Les citoyens doivent-ils contrôler les politiques ? Réflexion sur la “dokimasie” à Athènes

Ce midi, l’émission radio #Débats1 (sur La Première – RTBF) posera cette question : “Les citoyens doivent-ils pouvoir contrôler les politiques ?”
 
… Voilà une question qui en apprend surtout beaucoup sur l’état de nos démocraties, comme si on avait oublié que ça en était, précisément, un des fondements.
 
On sait par exemple que les Athéniens considéraient le contrôle de l’exercice du pouvoir par le “démos”, comme un pilier du régime démocratique. Les dirigeants de la Cité étaient effectivement soumis à un contrôle strict de leur action.
 
Eschine (dans son fameux discours “Contre Ctésiphon”) explique :
Dans une Cité si ancienne et si grande, personne n’est soustrait à l’obligation de rendre ses comptes d’entre ceux qui touchent de près ou de loin aux affaires publiques“.
 
Et comme c’est souvent le cas, c’était institutionnalisé. Ca s’appelait la “DOKIMASIE” (en grec ancien : δοκιμασία), qui consistait en un examen approfondi du futur dirigeant, entre sa désignation et son entrée en fonction ! Aristote décrit très bien cette procédure dans sa “Constitution d’Athènes” (chap. LV) :
“Car tous les magistrats, soit désignés par le sort, soit élus, n’entrent en charge qu’après avoir été soumis à un examen”.
 
La dokimasie est conçue comme un garde-fou contre les effets non-désirés du tirage au sort, c’était une sorte d'”auto-contrôle du système” (Dabdab Trabulsi, 2006:204)*.
 
Mais sur quoi portait cet examen ? C’est là que c’est encore plus intéressant ! 😉 Sur :
  • La moralité de l’élu
  • Des questions fiscales : payait-il bien ses impôts ? Etc.
  • Sa loyauté démocratique (dont la protection des faibles, etc…)
  • Ou encore l’incompatibilité de certains cumuls ! (poke Cumuleo !!) 😉
La dokimasie permettait donc de s’assurer, avant même son entrée en fonction, que le futur dirigeant était avant tout un bon citoyen, et c’est une instance liée au Tribunal du peuple, qui s’en assurait.
 
Alors, oui, historiquement, les citoyens doivent pouvoir contrôler les politiques.

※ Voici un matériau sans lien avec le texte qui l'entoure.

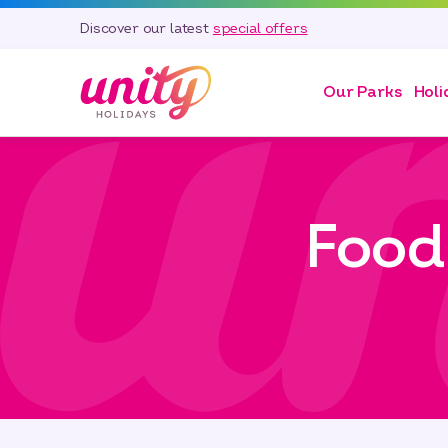
Discover our latest
special offers
Our Parks
Holi
Food 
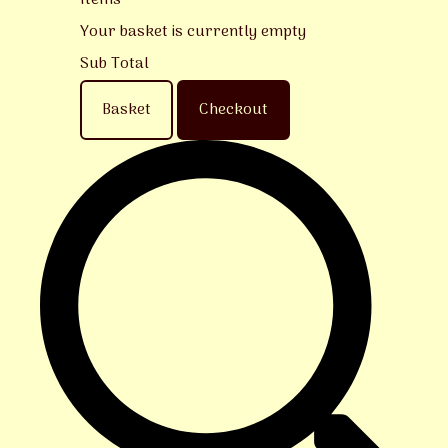
Items
Your basket is currently empty
Sub Total
Basket
Checkout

C’est précisément le fait qu’on l’ait un peu perdu qui pose problème. Heureusement, des initiatives comme Cumuleo, Transparencia, Belvox viennent ramener un peu de fondement démocratique en Belgique, et sont suivis par de nombreux partis émergents, comme Oxygène pour ne citer qu’eux…
 
J’ai en tout cas hâte d’écouter cette émission !! 🙂
 
*Comme le rajoute Dabdab Trabulsi (2006), la dokimasie pouvait s’avérer être une forme d’ “ostracisme préventif”, contre les oligarques plutôt que contre les éventuels candidats à la tyrannie. J’ai déjà eu l’occasion d’expliquer brièvement ici l’intérêt de l’”ostracisme” pour assurer le renouvellement du pouvoir
 
Source : Dabdab Trabulsi, J.A. (2006) “Participation directe et démocratie grecque. Une histoire exemplaire ?”, Presses Univ. Franche-Comté.